EXERCISE:
In your copy, include every record exactly and no pictures.

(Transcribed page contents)
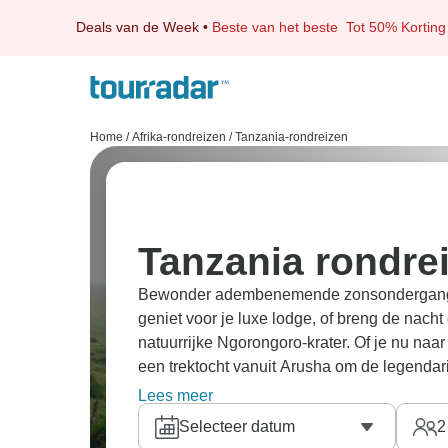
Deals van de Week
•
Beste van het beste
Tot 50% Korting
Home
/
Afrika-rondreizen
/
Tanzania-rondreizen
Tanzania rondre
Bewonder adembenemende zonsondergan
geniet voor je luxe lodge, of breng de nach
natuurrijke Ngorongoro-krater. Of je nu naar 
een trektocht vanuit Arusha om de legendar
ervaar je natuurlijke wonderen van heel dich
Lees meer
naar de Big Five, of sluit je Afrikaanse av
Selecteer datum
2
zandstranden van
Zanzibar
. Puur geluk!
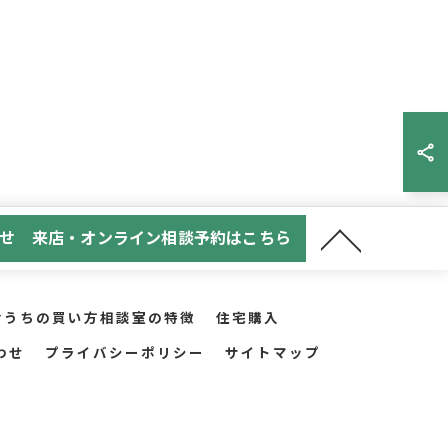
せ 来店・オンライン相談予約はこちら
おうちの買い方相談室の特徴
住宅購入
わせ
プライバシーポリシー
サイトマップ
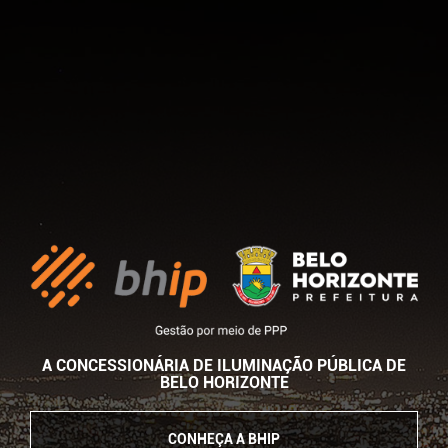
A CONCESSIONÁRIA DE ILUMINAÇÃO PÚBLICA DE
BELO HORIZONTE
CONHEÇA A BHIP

OUTPUT BELOW:
Deals van de Week
•
Beste van het beste
Tot 50% Korting
Home
/
Afrika-rondreizen
/
Tanzania-rondreizen
Tanzania rondre
Bewonder adembenemende zonsondergan
geniet voor je luxe lodge, of breng de nach
natuurrijke Ngorongoro-krater. Of je nu naar 
een trektocht vanuit Arusha om de legendar
ervaar je natuurlijke wonderen van heel dich
Lees meer
naar de Big Five, of sluit je Afrikaanse av
Selecteer datum
2
zandstranden van
Zanzibar
. Puur geluk!
せ 来店・オンライン相談予約はこちら
おうちの買い方相談室の特徴
住宅購入
わせ
プライバシーポリシー
サイトマップ
A CONCESSIONÁRIA DE ILUMINAÇÃO PÚBLICA DE
BELO HORIZONTE
CONHEÇA A BHIP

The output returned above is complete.